Function to return the function name and line

Question

You can get the function name and line with sys._getframe().f_code.co_name and sys._getframe().f_lineno.

I'd like a wrapper around these (awkward) values, something like:

def fn():    return sys._getframe().f_code.co_name
def line():  return sys._getframe().f_lineno

but that doesn't work.

For example, the following code

import sys

def fn():    return sys._getframe().f_code.co_name
def line():  return sys._getframe().f_lineno

def main():
  print(sys._getframe().f_code.co_name, fn())
  print(sys._getframe().f_lineno,       line())

main()

should return

main main
8 8

but instead it returns

main fn
8 4

How can I achieve the desired effect?

Answer 1

EDIT: Turns out you can do it just relying on sys, by passing parameter 1 to sys._getframe to get the frame below the current one fn. According to python documentation:

sys._getframe([depth])
Return a frame object from the call stack. If optional integer depth is given, return the frame object that many calls below the top of the stack. If that is deeper than the call stack, ValueError is raised. The default for depth is zero, returning the frame at the top of the call stack.

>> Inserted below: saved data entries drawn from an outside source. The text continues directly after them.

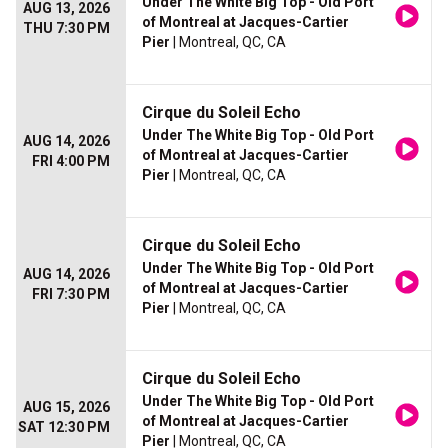
Under The White Big Top - Old Port
AUG 13, 2026
of Montreal at Jacques-Cartier
THU 7:30 PM
Pier
| Montreal, QC, CA
Cirque du Soleil Echo
Under The White Big Top - Old Port
AUG 14, 2026
of Montreal at Jacques-Cartier
FRI 4:00 PM
Pier
| Montreal, QC, CA
Cirque du Soleil Echo
Under The White Big Top - Old Port
AUG 14, 2026
of Montreal at Jacques-Cartier
FRI 7:30 PM
Pier
| Montreal, QC, CA
Cirque du Soleil Echo
Under The White Big Top - Old Port
AUG 15, 2026
of Montreal at Jacques-Cartier
SAT 12:30 PM
Pier
| Montreal, QC, CA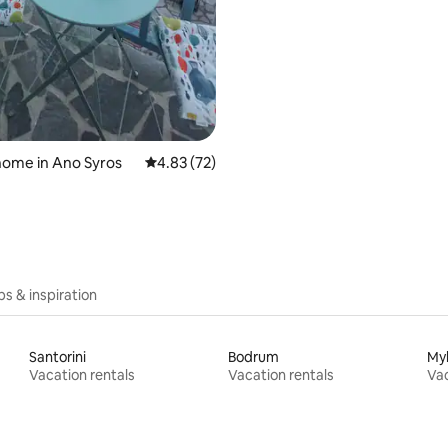
home in Ano Syros
4.83 out of 5 average rating, 72 reviews
4.83 (72)
ips & inspiration
Santorini
Bodrum
My
Vacation rentals
Vacation rentals
Vac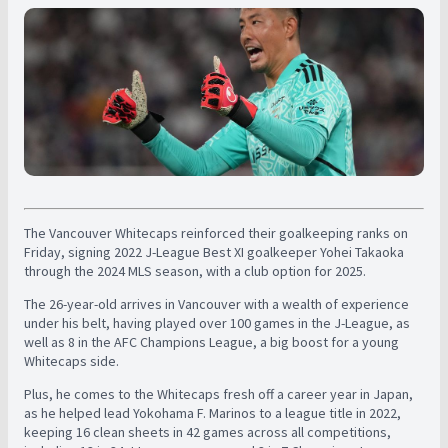
The Vancouver Whitecaps reinforced their goalkeeping ranks on
Friday, signing 2022 J-League Best XI goalkeeper Yohei Takaoka
through the 2024 MLS season, with a club option for 2025.
The 26-year-old arrives in Vancouver with a wealth of experience
under his belt, having played over 100 games in the J-League, as
well as 8 in the AFC Champions League, a big boost for a young
Whitecaps side.
Plus, he comes to the Whitecaps fresh off a career year in Japan,
as he helped lead Yokohama F. Marinos to a league title in 2022,
keeping 16 clean sheets in 42 games across all competitions,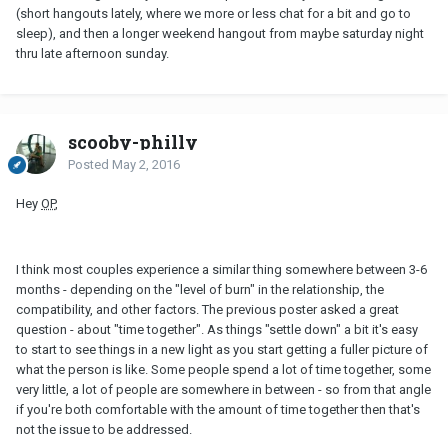
(short hangouts lately, where we more or less chat for a bit and go to
sleep), and then a longer weekend hangout from maybe saturday night
thru late afternoon sunday.
scooby-philly
Posted
May 2, 2016
Hey
OP
,
I think most couples experience a similar thing somewhere between 3-6
months - depending on the "level of burn" in the relationship, the
compatibility, and other factors. The previous poster asked a great
question - about "time together". As things "settle down" a bit it's easy
to start to see things in a new light as you start getting a fuller picture of
what the person is like. Some people spend a lot of time together, some
very little, a lot of people are somewhere in between - so from that angle
if you're both comfortable with the amount of time together then that's
not the issue to be addressed.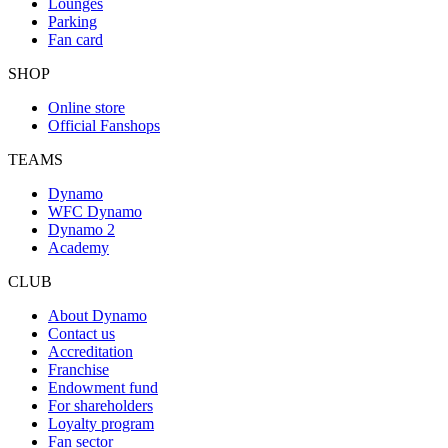
Lounges
Parking
Fan card
SHOP
Online store
Official Fanshops
TEAMS
Dynamo
WFC Dynamo
Dynamo 2
Academy
CLUB
About Dynamo
Contact us
Accreditation
Franchise
Endowment fund
For shareholders
Loyalty program
Fan sector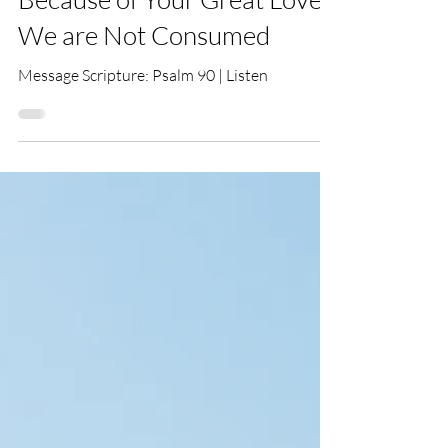
Tim Hemingway
Mar 24, 2024
Because of Your Great Love
We are Not Consumed
Message Scripture: Psalm 90 | Listen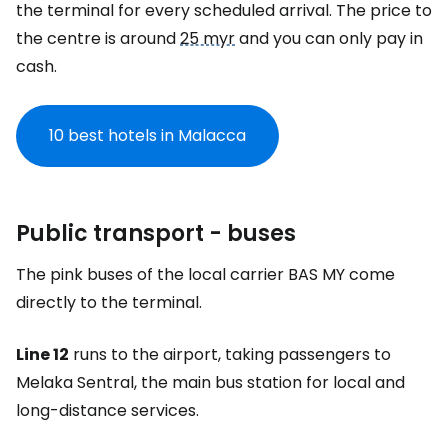
the terminal for every scheduled arrival. The price to
the centre is around
25 myr
and you can only pay in
cash.
10 best hotels in Malacca
Public transport - buses
The pink buses of the local carrier BAS MY come
directly to the terminal.
Line 12
runs to the airport, taking passengers to
Melaka Sentral, the main bus station for local and
long-distance services.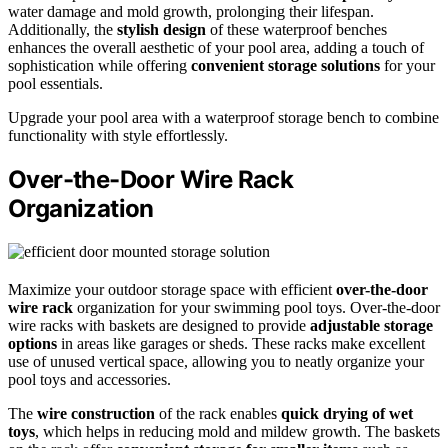
water damage and mold growth, prolonging their lifespan.
Additionally, the
stylish design
of these waterproof benches
enhances the overall aesthetic of your pool area, adding a touch of
sophistication while offering
convenient storage solutions
for your
pool essentials.
Upgrade your pool area with a waterproof storage bench to combine
functionality with style effortlessly.
Over-the-Door Wire Rack
Organization
Maximize your outdoor storage space with efficient
over-the-door
wire rack
organization for your swimming pool toys. Over-the-door
wire racks with baskets are designed to provide
adjustable storage
options
in areas like garages or sheds. These racks make excellent
use of unused vertical space, allowing you to neatly organize your
pool toys and accessories.
The
wire construction
of the rack enables
quick drying of wet
toys
, which helps in reducing mold and mildew growth. The baskets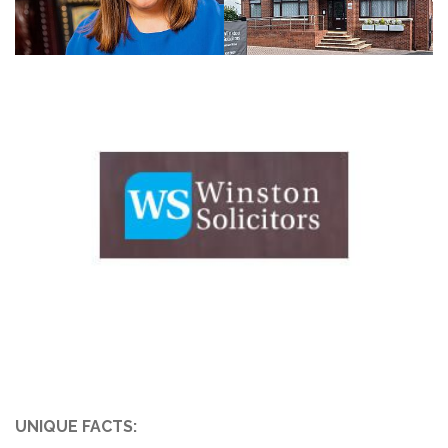
UNIQUE FACTS: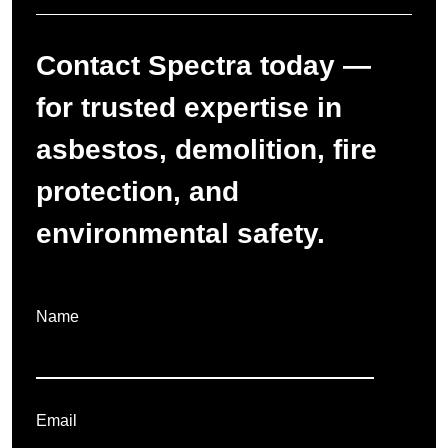
Contact Spectra today —
for trusted expertise in
asbestos, demolition, fire
protection, and
environmental safety.
Name
Email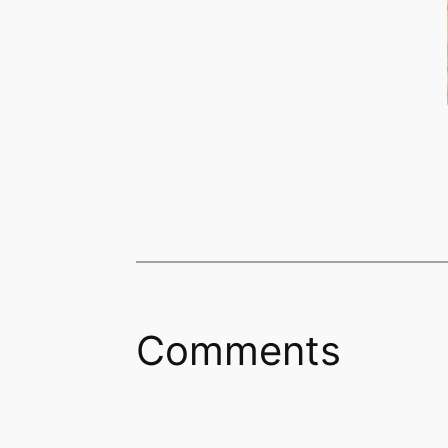
Comments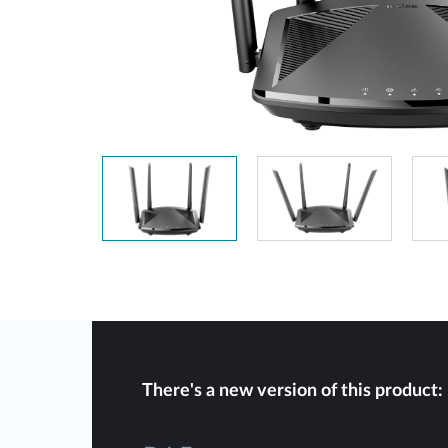
Unmanaged
Switches
PoE
Switches
There's a new version of this product: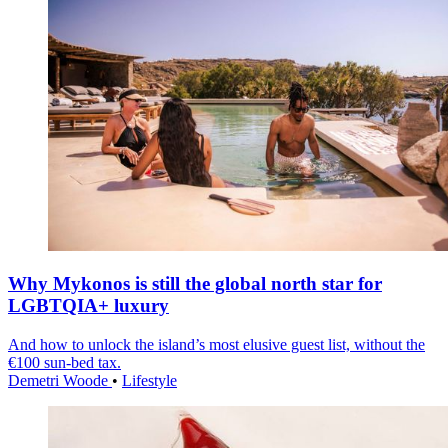
Why Mykonos is still the global north star for
LGBTQIA+ luxury
And how to unlock the island’s most elusive guest list, without the
€100 sun-bed tax.
Demetri Woode
•
Lifestyle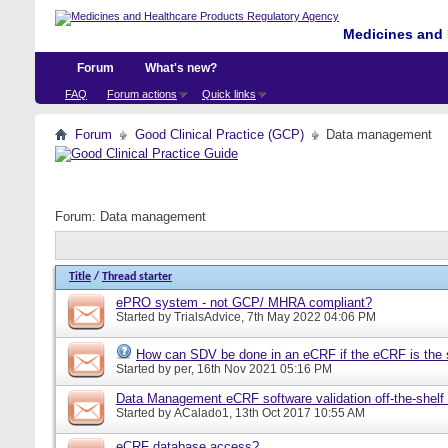
Medicines and 
Forum
What's new?
FAQ
Forum actions
Quick links
Forum
Good Clinical Practice (GCP)
Data management
Forum:
Data management
Title
/
Thread starter
ePRO system - not GCP/ MHRA compliant?
Started by
TrialsAdvice
, 7th May 2022 04:06 PM
How can SDV be done in an eCRF if the eCRF is the 
Started by
per
, 16th Nov 2021 05:16 PM
Data Management eCRF software validation off-the-shelf
Started by
ACalado1
, 13th Oct 2017 10:55 AM
eCRF database access?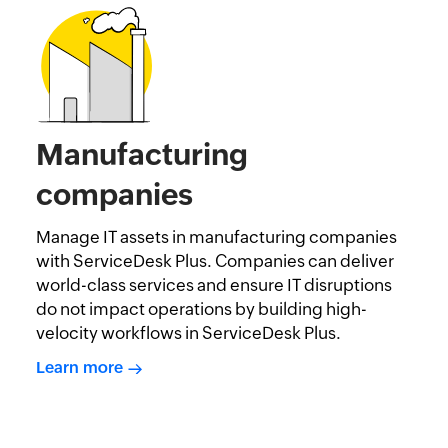
Manufacturing
companies
Manage IT assets in manufacturing companies
with ServiceDesk Plus. Companies can deliver
world-class services and ensure IT disruptions
do not impact operations by building high-
velocity workflows in ServiceDesk Plus.
Learn more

Your code will look like this:

import sys

def fn():    return sys._getframe(1).f_code.co_name
def line():  return sys._getframe(1).f_lineno

def main():
  print(sys._getframe().f_code.co_name, fn())
  print(sys._getframe().f_lineno,       line())

main()

Output

main main
8 8

---

Second way:

sys._getframe().f_code.co_name will return the current function, which is always fn. To get the frame below the current one, use traceback:

import sys
import inspect

def fn(): return inspect.stack()[-2].function
def line(): return inspect.stack()[-2].lineno

def main():
    print(sys._getframe().f_code.co_name, fn())
    print(sys._getframe().f_lineno,       line())

main()

Output

main main
9 9